Six Nines: February 2014

Tuesday, February 25, 2014

Too Much Availability

Late last year I picked up a few Christmas presents at Target, paying with my Visa Card. Recently I, like many others, received a replacement Visa Card from my bank. This is due to the massive theft of customer credit card numbers from Target.

While this blog naturally assumes that maximizing availability is a good thing, it carries with it the understood caveat that this availability is for authorized users only Data unavailability is definitely desired when an unauthorized user attempts to download credit card information.

In the same way that one must track defects that can cause loss of availability, one must also be aware of what can allow security vulnerabilities.

In his blog, Brian Krebs has shone some light on just what apparently happened at Target, with the caveat that much of this is unconfirmed (i.e. it might be all wrong. I will correct this as required). Essentially an HVAC vendor used by Target was a victim of a hacker attack and had its credentials unknowingly stolen. This allowed the hackers access to Target's external vendor billing system. From there they were able to gain access to customer credit card numbers (like mine apparently....) It is still unclear how it was even possible to make the leap from the vendor billing system to individual consumers' credit card data.

At this time I'm not going to dive into every possible improvement to be learned from this.The higher level point is while a product must have high availability, there are strong negative consequences to being available to the wrong people. The Target breach is a high-profile example. However, there's tons of little ones - stories of certain people's cloud-based pictures or emails briefly becoming publicly visible, hackers selling lists of social security numbers, etc. Just like faith in a product can be damaged by lack of availability, so too can it be damaged if the wrong people have access to data.

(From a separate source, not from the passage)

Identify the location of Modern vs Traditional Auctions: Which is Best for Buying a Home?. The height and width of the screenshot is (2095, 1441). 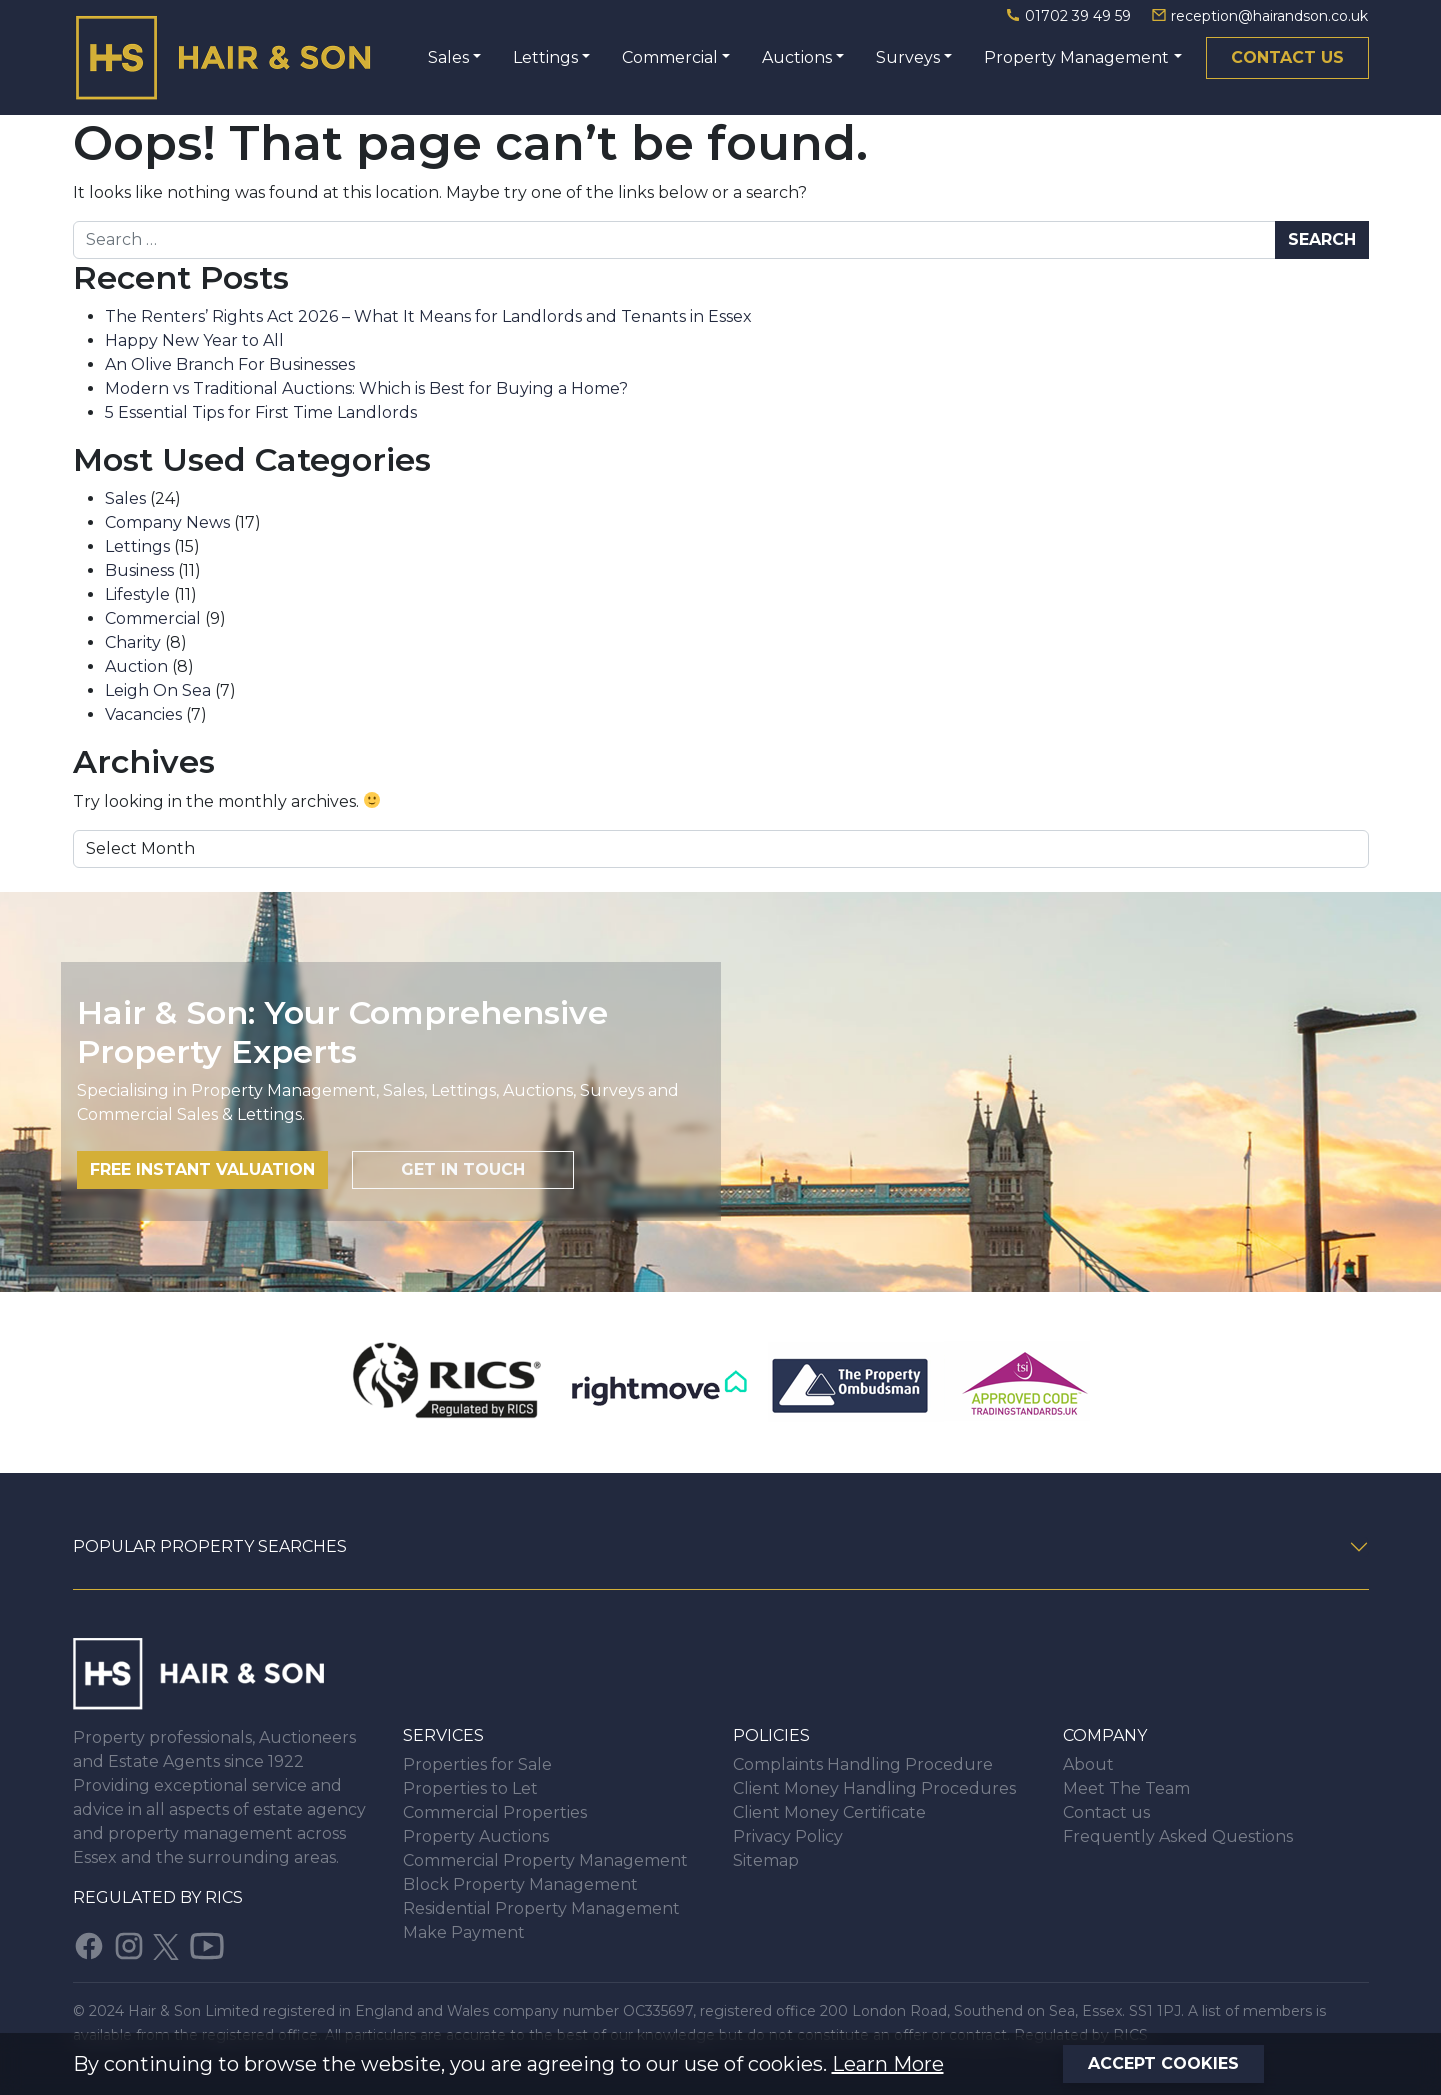 (366, 388).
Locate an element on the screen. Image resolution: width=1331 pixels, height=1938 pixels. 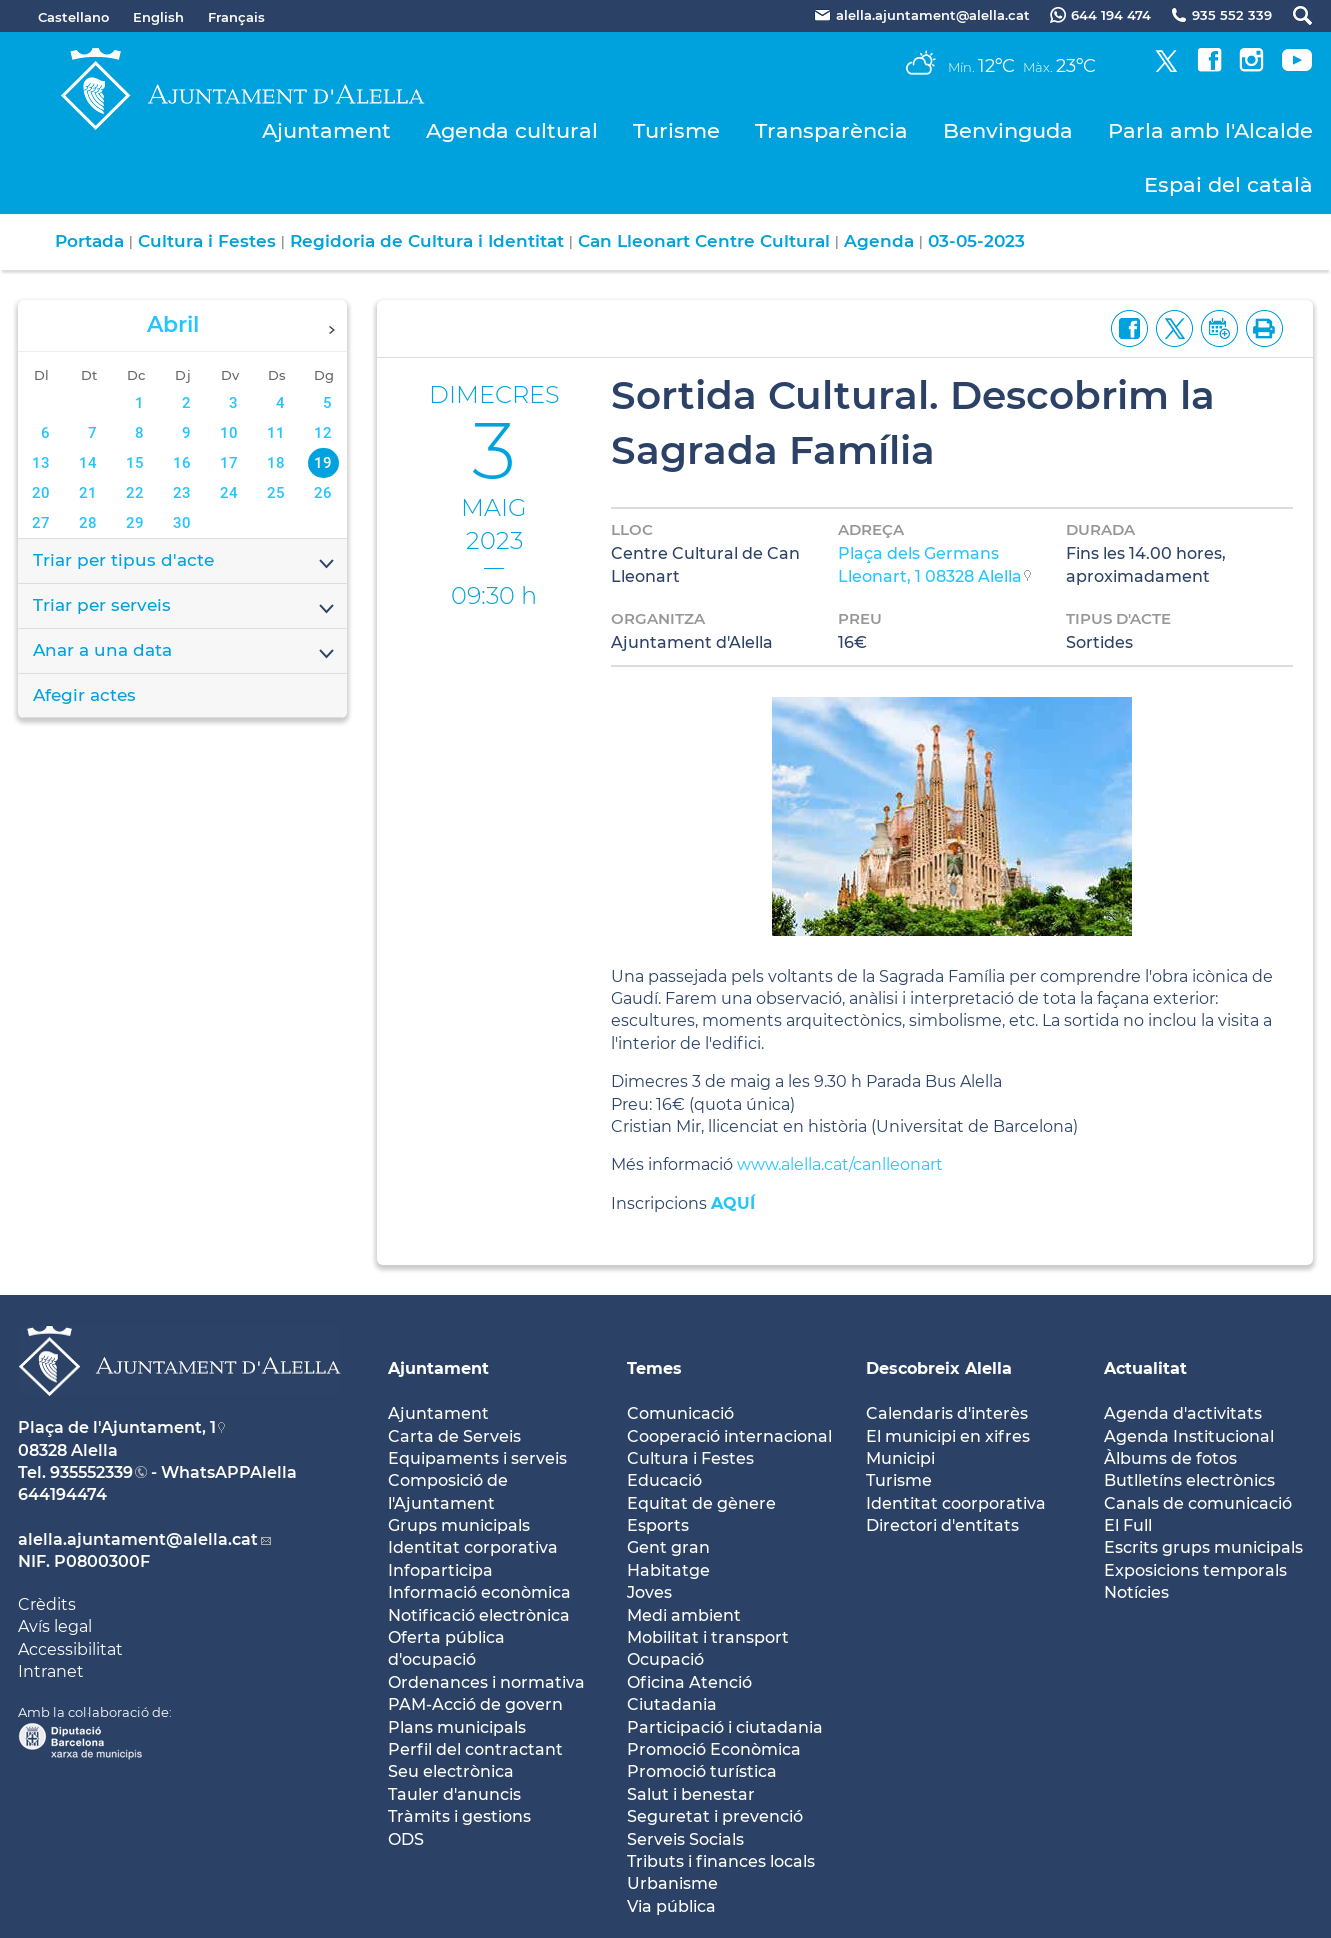 Notícies is located at coordinates (1136, 1592).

Thursday, February 13, 2014

Hey Look We're Famous

In my first post I mentioned sometimes six nines of availability isn't enough. So it was neat to see my prime product mentioned in the following tweet:

Five 9s? That is just SO yesterday. We're measuring SEVEN 9's in the real world with #VPLEX Metro. Now THAT'S #ContinuousAvailability.
— Paul Danahy (@spinningrust) February 11, 2014

That said, as one of the many people who obsesses about maximizing availability, I work with the realization that one outage is one outage too many.

Wednesday, February 5, 2014

Availability Metrics

How reliable is your product?

Really reliable.

How often does it suffer an outage?

Never ever ever ever! It's super-duper reliable!

How do you know?

Back when I first began my career in another millennium six sigma was becoming a big buzzword. As a co-op at Pratt & Whitney I took my first class in it and I've received training in it throughout my career.

The process has its detractors, some pointing out it's just a method of formalizing some common sense techniques. In my mind its two endpoints - the final goal of predictable results and the starting point of needing data - are both critical when it comes to availability. Now being down all the time is certainly one way to achieve predictable results but I think we can safely assume that we'd rather have a whole bunch of nines when it comes to availability.

To get to that point you need to know where you are and where you've been. You don't know how available your product is unless you are measuring it. You don't know areas of vulnerability unless you keep track of what areas experience failures. You may develop a "gut feel" for problem areas but one should have data to back that up.

Various availability metrics require you to measure the performance of your product. Off of the top of my head here are some of the things one would want to measure in an enterprise storage product when measuring and improving availability.

Number of installations
Number of downtime events
Dates of downtime events
Duration of downtime events
Hours of run-time
Versions of software/hardware being used at downtime events
Trigger/stimulus that caused downtime events
Component responsible for downtime events
Fixes that went into various releases

When you're performing your own testing internally getting these numbers is not particularly difficult. However, the true measure of availability comes when a product is being used by customers in their actual use cases. This is where it behooves you to have a good relationship with your customers so you can get this valuable data from them. Of course in the enterprise it is quite likely that a vendor and customer will have service agreements which can make much of this automatic.

The first thing these numbers can give us is a snapshot of our product's quality. We can get raw numbers for availability, mean times between failures, outage durations, etc.

We can also leverage this to help make decisions internally. If patterns emerge in typical triggers and/or responsible components then they can point the way to where improvements are needed. If a new release sees a spike in outages it will point the need for decisions like pulling a release and/or releasing a patch. And based on knowing where various fixes have been made coupled with knowing customer use cases can indicate which customers will benefit most from performing a software upgrade.

Though it is a delicate matter, sharing metrics with customers helps them make their own decisions in setting up their datacenters. Knowing what components are most vulnerable will illustrate where redundancy is required. And of course such knowledge will play a large part in what products they choose to purchase and what they are willing to pay.